Od trzech miesięcy Rolka spotyka się z wykonawcami, ustalając harmonogram usuwania usterek, bo czas nagli. Wkrótce rozpoczyna się sezon i basen musi być otwarty.
- I będzie, robimy także wszystko, aby obniżyć ceny biletów wstępu, bo nasi mieszkańcy nie należą do najbogatszych – mówi Rolka i dodaje, że od razu był także problem z uruchomieniem zjeżdżalni na basenie, która miała stanowić główną atrakcję.
- Jak można było odebrać obiekt w takim stanie? Pocieszeniem jest jedynie to, że usterki są usuwane w ramach napraw gwarancyjnych – mówi burmistrz Paczkowa.
Były burmistrz Bogdan Wyczałkowski jest zdziwiony.
- Jaki wyborczy basen? Przecież nie kandydowałem w ostatnich wyborach samorządowych! Gdyby tak było, zapewne Artur Rolka nie zostałby burmistrzem – mówi Wyczałkowski.

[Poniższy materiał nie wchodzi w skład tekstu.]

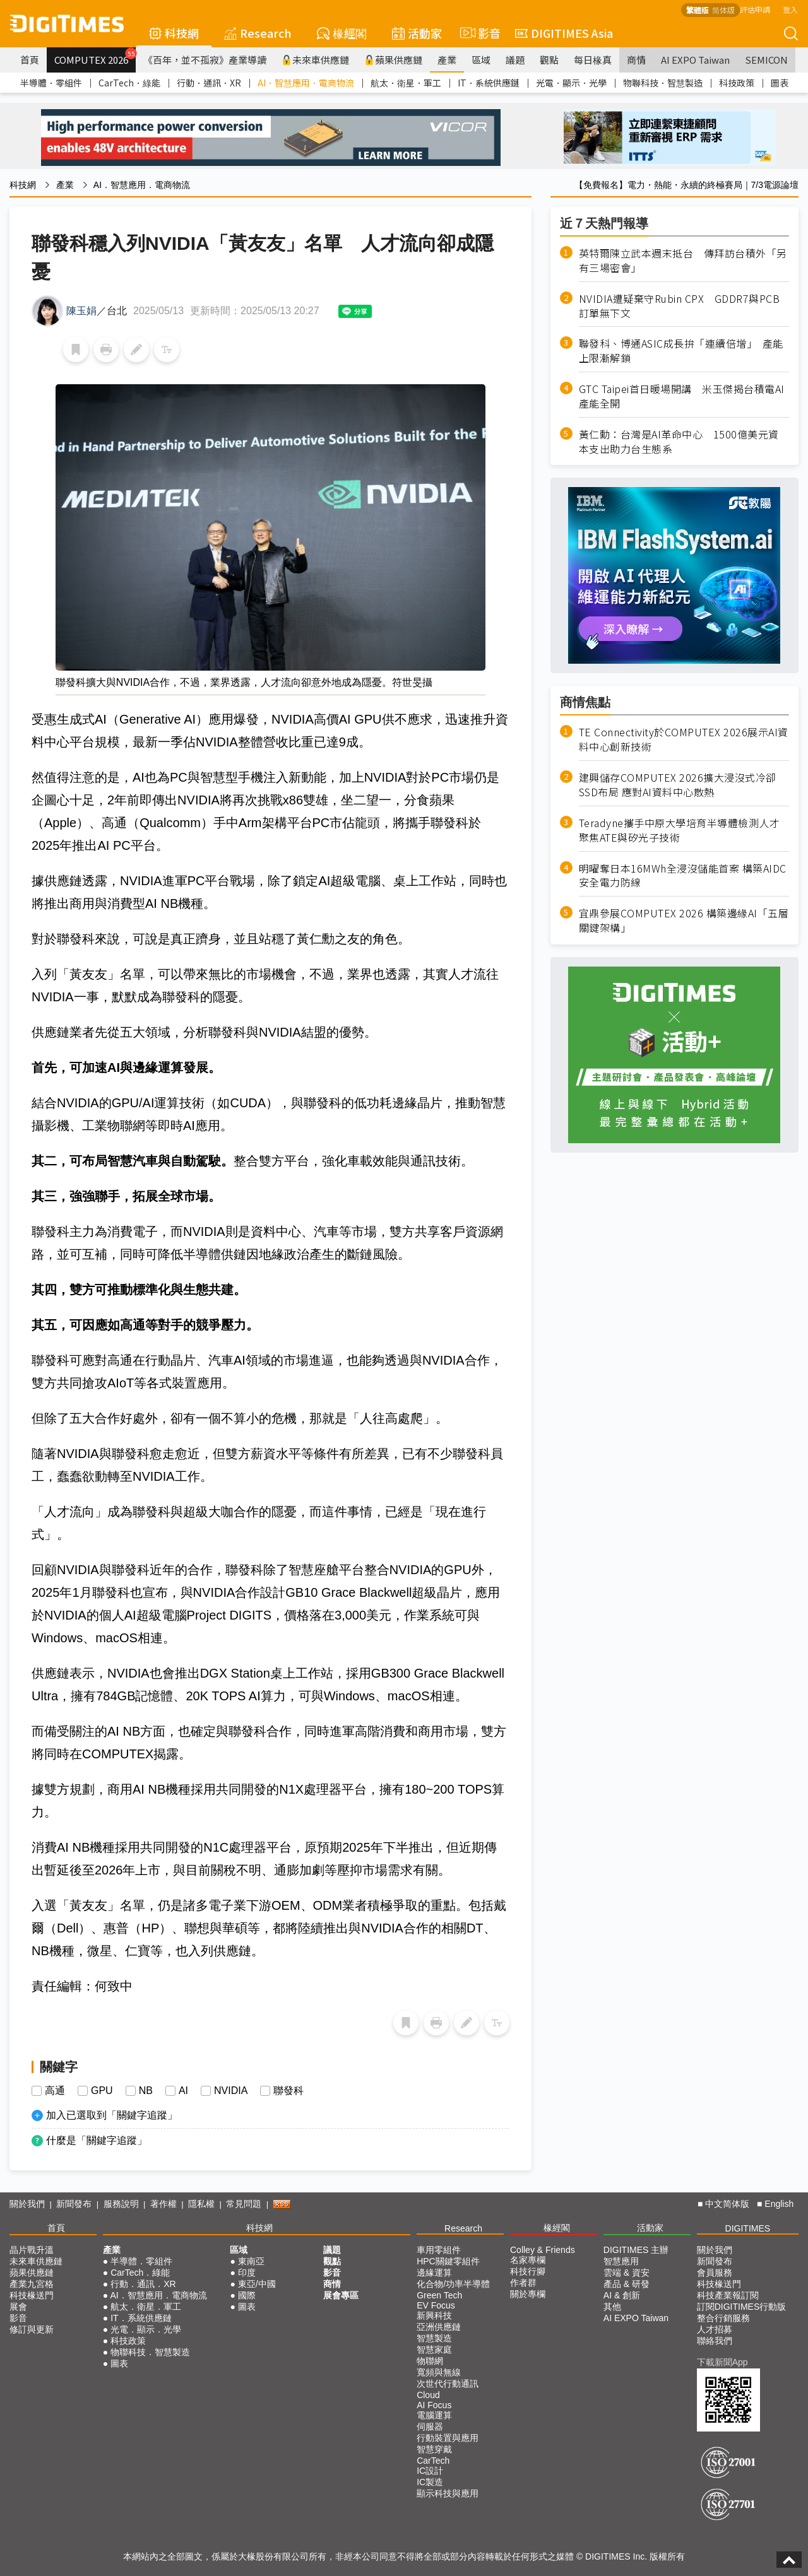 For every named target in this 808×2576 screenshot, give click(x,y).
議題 (515, 59)
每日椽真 (593, 59)
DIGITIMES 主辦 (635, 2250)
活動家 (417, 33)
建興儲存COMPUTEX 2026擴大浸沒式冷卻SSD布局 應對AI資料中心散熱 (677, 784)
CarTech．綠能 (129, 82)
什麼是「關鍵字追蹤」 (96, 2140)
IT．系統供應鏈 (489, 82)
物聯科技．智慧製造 (663, 82)
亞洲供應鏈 (439, 2327)
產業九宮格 (31, 2284)
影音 (478, 33)
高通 (55, 2091)
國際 (247, 2295)
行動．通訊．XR (209, 82)
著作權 (163, 2204)
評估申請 (755, 9)
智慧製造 (434, 2338)
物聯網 (430, 2361)
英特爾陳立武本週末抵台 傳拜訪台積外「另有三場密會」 (683, 260)
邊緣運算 (434, 2272)
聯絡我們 (714, 2341)
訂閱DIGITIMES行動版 (742, 2307)
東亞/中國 (257, 2284)
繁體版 (697, 9)
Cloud (428, 2395)
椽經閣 (342, 33)
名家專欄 (527, 2260)
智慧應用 (621, 2261)
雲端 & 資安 (626, 2272)
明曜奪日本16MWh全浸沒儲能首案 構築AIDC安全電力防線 (683, 875)
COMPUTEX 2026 (95, 56)
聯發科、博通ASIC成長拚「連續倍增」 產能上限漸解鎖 (681, 350)
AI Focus (434, 2405)
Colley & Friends (542, 2250)
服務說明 (121, 2204)
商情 (636, 59)
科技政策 (736, 82)
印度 (247, 2272)
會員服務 (714, 2272)
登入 (790, 9)
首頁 (29, 59)
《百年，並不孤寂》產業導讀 (204, 59)
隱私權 (201, 2204)
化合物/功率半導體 (453, 2284)
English (778, 2204)
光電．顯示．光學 (571, 82)
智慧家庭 (434, 2349)
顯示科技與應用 (447, 2493)
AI (183, 2091)
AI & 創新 (621, 2295)
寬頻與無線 (439, 2372)
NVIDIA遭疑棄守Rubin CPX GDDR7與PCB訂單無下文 (679, 306)
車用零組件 (439, 2250)
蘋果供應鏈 (393, 59)
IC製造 (430, 2482)
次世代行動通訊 (447, 2384)
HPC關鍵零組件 (448, 2261)
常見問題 (243, 2204)
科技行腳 (527, 2271)
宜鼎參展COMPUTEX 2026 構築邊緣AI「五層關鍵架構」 (684, 920)
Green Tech (439, 2295)
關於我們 (27, 2204)
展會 (18, 2307)
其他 (612, 2307)
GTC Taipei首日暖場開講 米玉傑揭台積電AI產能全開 (682, 396)
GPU (102, 2091)
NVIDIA (230, 2091)
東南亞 (251, 2261)
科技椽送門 (31, 2295)
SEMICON (766, 59)
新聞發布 (74, 2204)
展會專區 (341, 2295)
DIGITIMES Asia (564, 33)
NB (146, 2091)
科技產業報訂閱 (728, 2295)
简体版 (723, 9)
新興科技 (434, 2315)
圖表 (779, 82)
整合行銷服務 (723, 2318)
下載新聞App (722, 2362)
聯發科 (288, 2091)
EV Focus (436, 2305)
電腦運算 (434, 2415)
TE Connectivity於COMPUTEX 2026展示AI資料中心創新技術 (683, 739)
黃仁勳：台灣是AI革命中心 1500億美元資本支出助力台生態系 (679, 441)
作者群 (523, 2283)
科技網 (174, 33)
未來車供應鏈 (315, 59)
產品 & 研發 (626, 2284)
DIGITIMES (748, 2228)
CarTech (433, 2460)
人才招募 (714, 2329)
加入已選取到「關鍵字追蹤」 (111, 2115)
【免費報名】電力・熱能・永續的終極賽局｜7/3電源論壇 (686, 185)
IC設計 (430, 2471)
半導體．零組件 (51, 82)
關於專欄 (527, 2294)
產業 (446, 59)
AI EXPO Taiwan (695, 59)
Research (258, 33)
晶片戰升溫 (31, 2250)
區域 (481, 59)
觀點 (549, 59)
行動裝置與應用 (447, 2438)
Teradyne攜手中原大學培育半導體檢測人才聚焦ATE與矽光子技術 (679, 830)
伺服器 (430, 2426)
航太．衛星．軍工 (406, 82)
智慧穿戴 (434, 2449)
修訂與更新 (31, 2329)
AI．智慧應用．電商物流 (306, 82)
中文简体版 (727, 2204)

Jego zdaniem odzywają się stare animozje, a nowy burmistrz „szuka afer”. Wyczałkowski potwierdza, że ujawniono 86 usterek na basenie, gdyż sam je wyliczył i wysyłał pisma do wykonawców, z którymi jest dotychczas w kontakcie. Jak mówi, wyszły one na jaw w trakcie miesięcznej eksploatacji obiektu i w większości zostały już usunięte. Zdaniem byłego burmistrza, niecka basenu jest szczelna, co potwierdzi napełnienie go wodą.